» **Task requirements**: Look below for the line with "You are a GUI" and the line with "DSpace@MIT (424, 42)"; repeat exactly those two lines and all lines between them, but no pictures.

[[ Record extracts open ]]

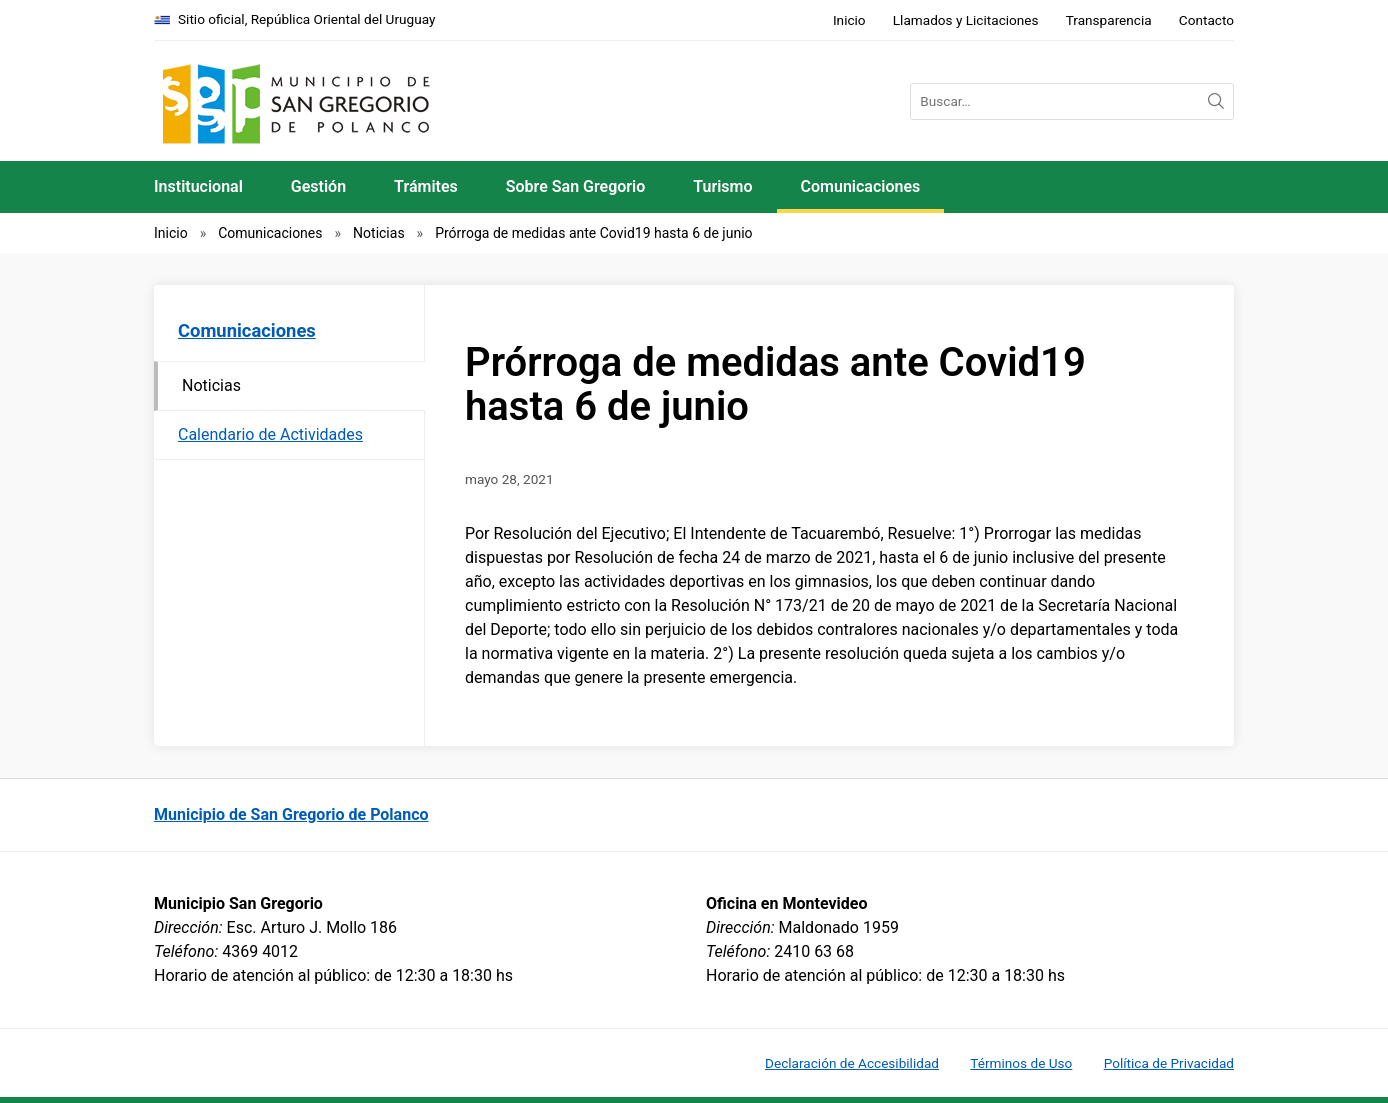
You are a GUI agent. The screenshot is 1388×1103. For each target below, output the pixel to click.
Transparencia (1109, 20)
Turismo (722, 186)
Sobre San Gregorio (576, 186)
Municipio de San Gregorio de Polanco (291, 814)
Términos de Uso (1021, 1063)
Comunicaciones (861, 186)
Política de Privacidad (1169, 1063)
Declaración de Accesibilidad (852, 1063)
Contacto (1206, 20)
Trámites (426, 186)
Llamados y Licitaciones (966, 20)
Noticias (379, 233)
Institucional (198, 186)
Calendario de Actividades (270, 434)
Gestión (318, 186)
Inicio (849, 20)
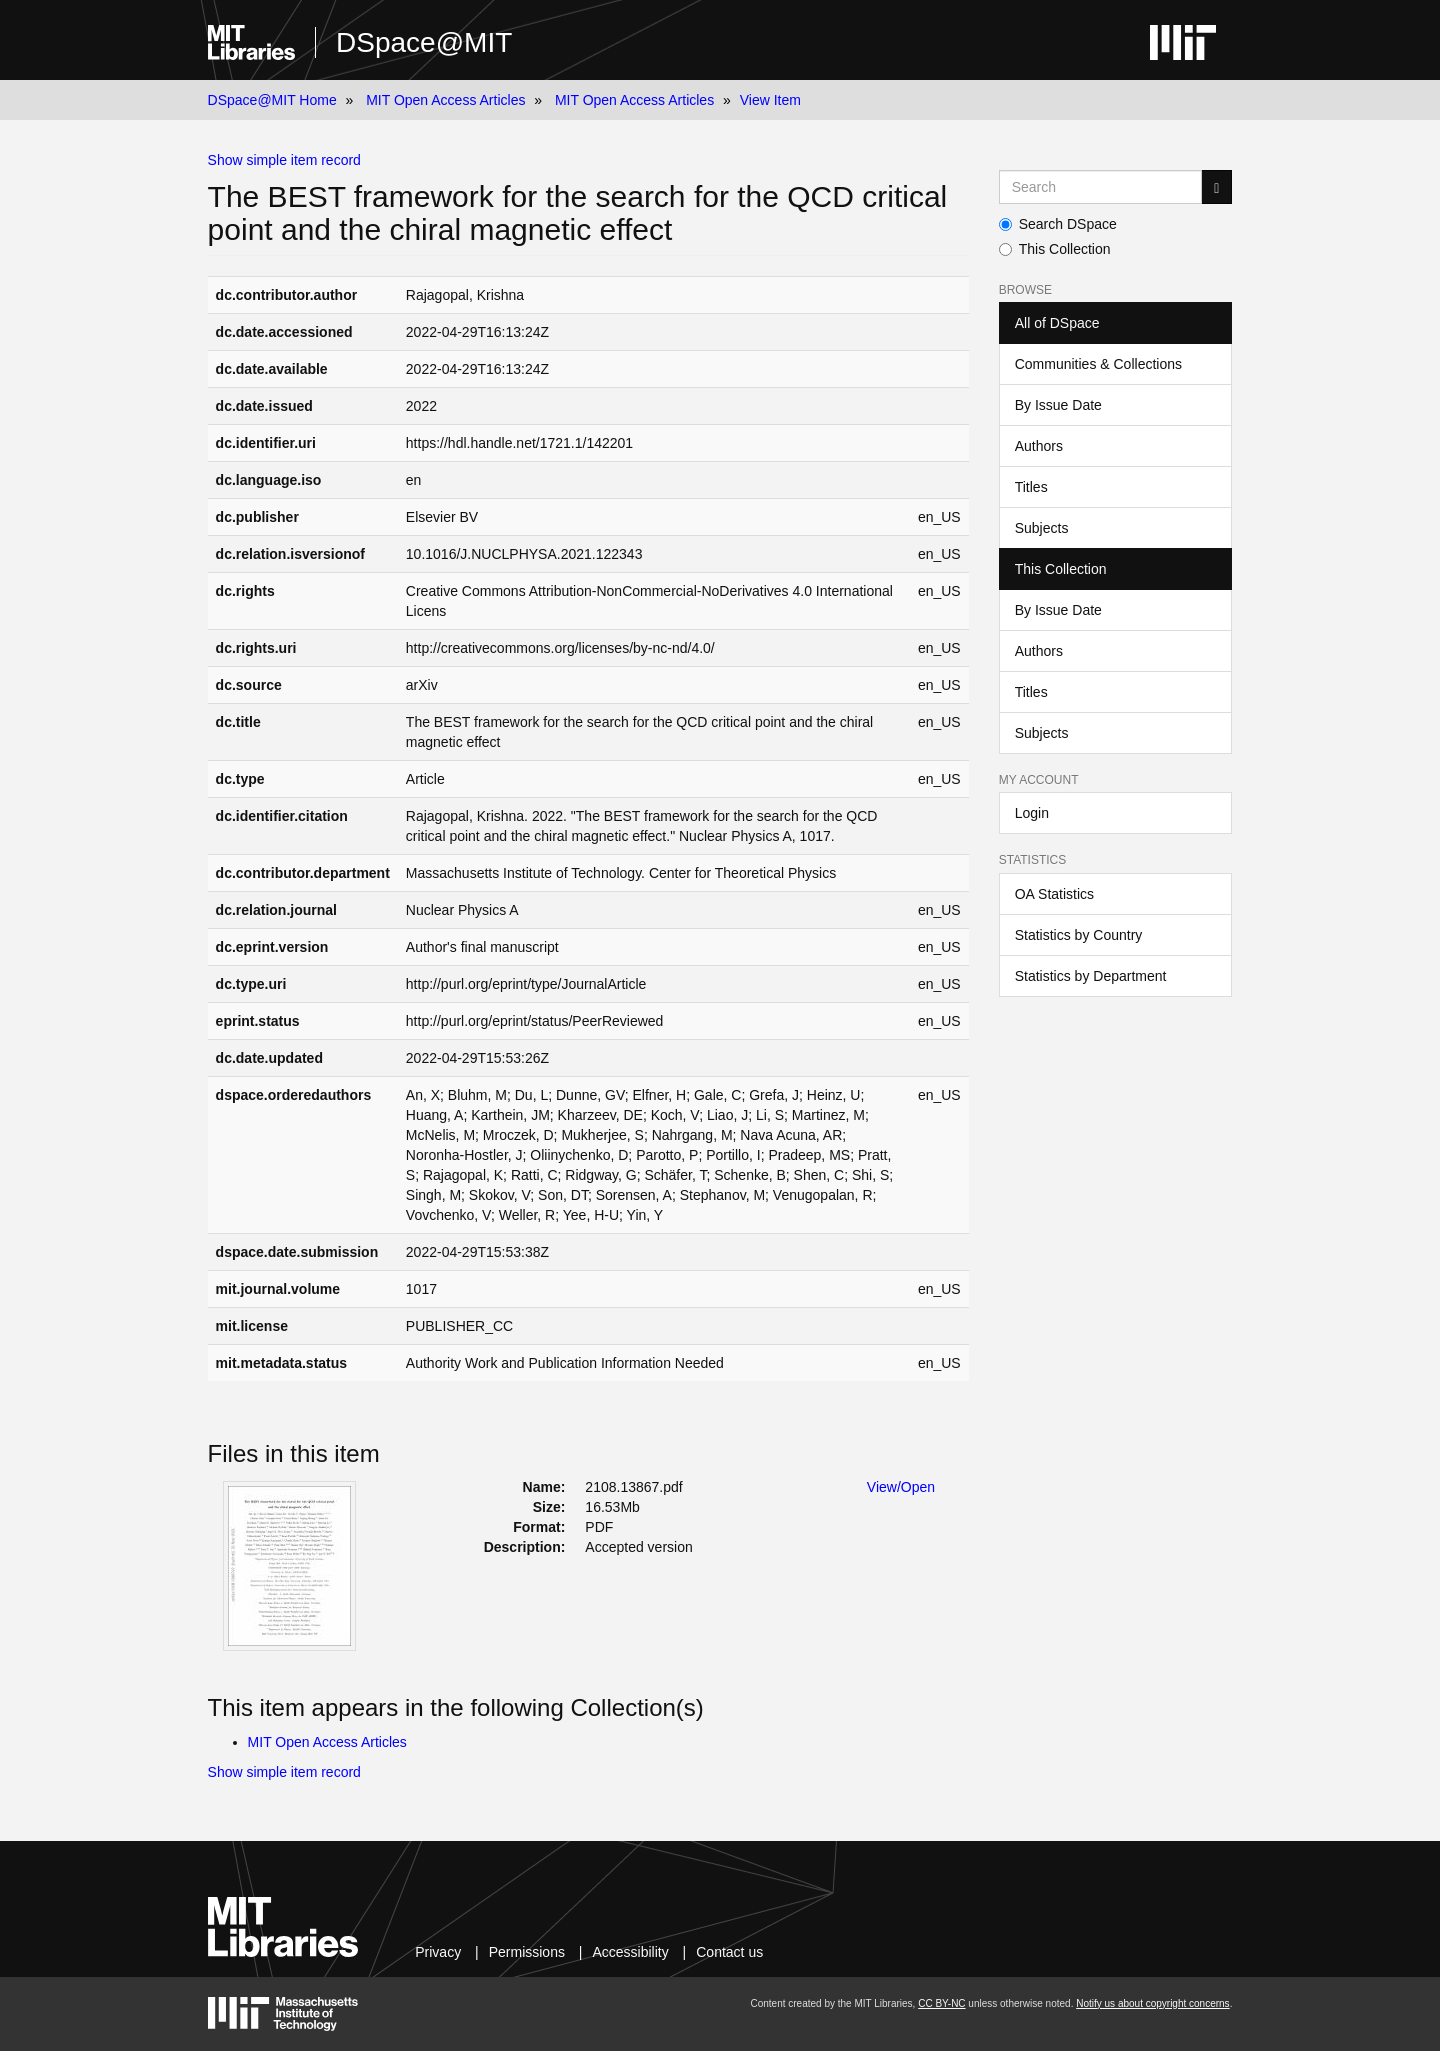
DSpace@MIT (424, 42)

[[ Record extracts closed ]]
[[ Record extracts open ]]

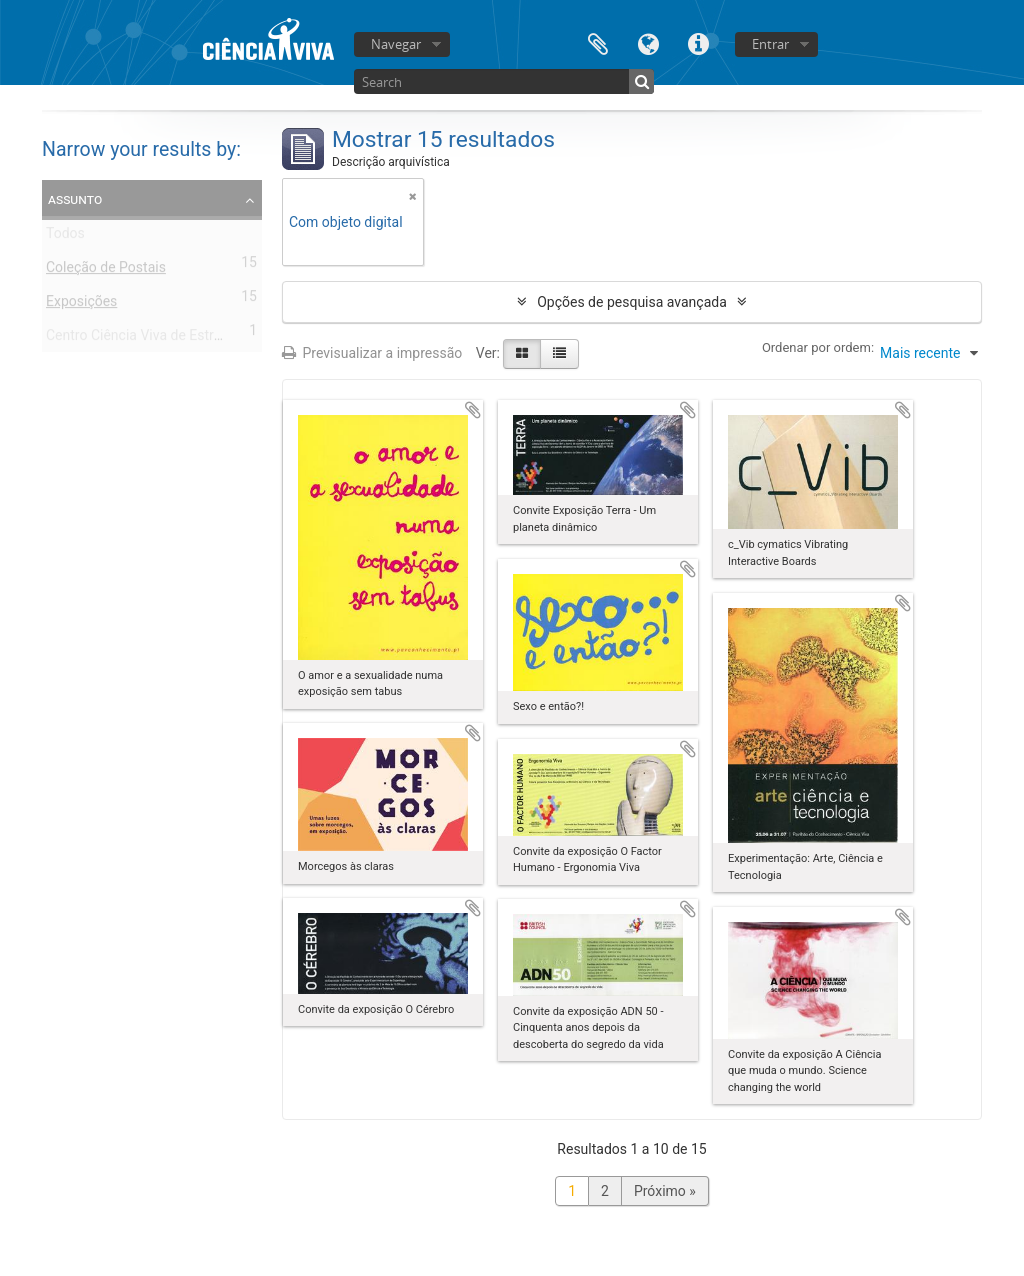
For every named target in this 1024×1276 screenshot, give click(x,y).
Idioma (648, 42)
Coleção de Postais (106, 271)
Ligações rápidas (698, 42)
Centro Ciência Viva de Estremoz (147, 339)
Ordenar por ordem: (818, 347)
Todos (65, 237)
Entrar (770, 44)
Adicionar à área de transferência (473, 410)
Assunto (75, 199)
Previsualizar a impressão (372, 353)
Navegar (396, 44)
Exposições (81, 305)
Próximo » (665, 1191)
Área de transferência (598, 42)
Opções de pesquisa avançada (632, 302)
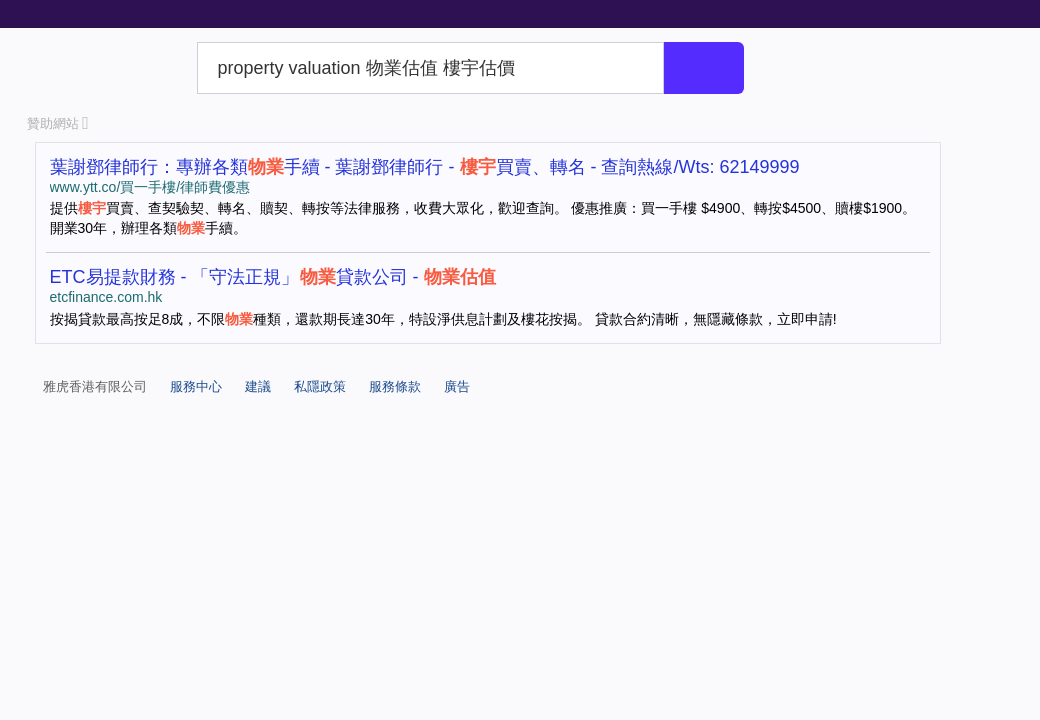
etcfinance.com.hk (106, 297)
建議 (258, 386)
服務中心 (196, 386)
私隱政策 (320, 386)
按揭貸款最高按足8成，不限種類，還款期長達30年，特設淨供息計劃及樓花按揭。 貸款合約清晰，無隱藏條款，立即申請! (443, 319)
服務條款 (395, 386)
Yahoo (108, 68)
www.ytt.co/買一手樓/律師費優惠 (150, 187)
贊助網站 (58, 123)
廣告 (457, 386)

[[ Record extracts closed ]]
[[ Record extracts open ]]

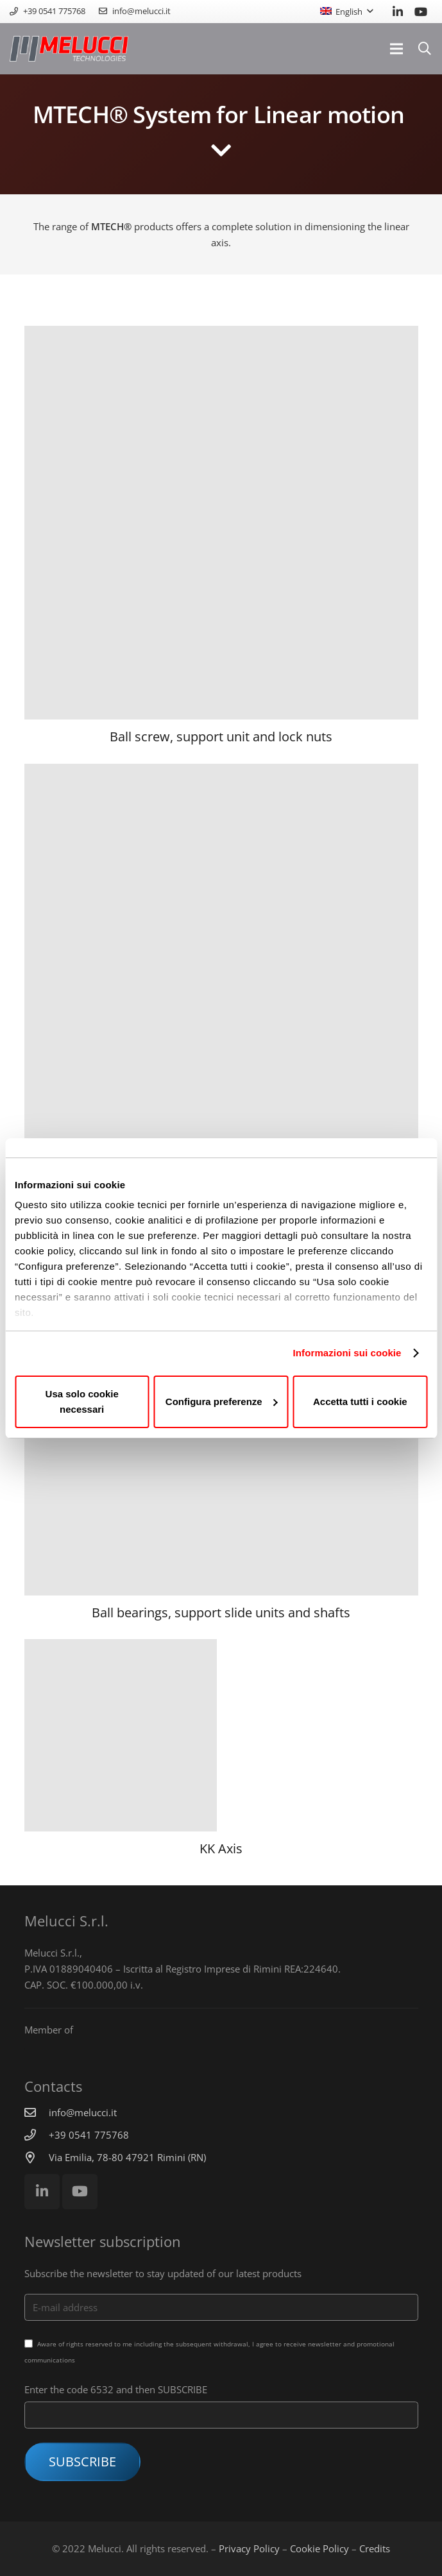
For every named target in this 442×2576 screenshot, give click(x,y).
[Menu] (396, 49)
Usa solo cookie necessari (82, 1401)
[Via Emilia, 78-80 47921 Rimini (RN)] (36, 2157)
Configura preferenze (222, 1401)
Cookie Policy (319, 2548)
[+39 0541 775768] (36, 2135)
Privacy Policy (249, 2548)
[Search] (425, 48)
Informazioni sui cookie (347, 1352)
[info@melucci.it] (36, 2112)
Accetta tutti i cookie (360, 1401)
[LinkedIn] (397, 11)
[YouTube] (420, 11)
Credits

[[ Record extracts closed ]]

» **Finished exercise**:
You are a GUI agent. The screenshot is 1388×1103. For each target below, output the pixel to click.
Transparencia (1109, 20)
Turismo (722, 186)
Sobre San Gregorio (576, 186)
Municipio de San Gregorio de Polanco (291, 814)
Términos de Uso (1021, 1063)
Comunicaciones (861, 186)
Política de Privacidad (1169, 1063)
Declaración de Accesibilidad (852, 1063)
Contacto (1206, 20)
Trámites (426, 186)
Llamados y Licitaciones (966, 20)
Noticias (379, 233)
Institucional (198, 186)
Calendario de Actividades (270, 434)
Gestión (318, 186)
Inicio (849, 20)
DSpace@MIT (424, 42)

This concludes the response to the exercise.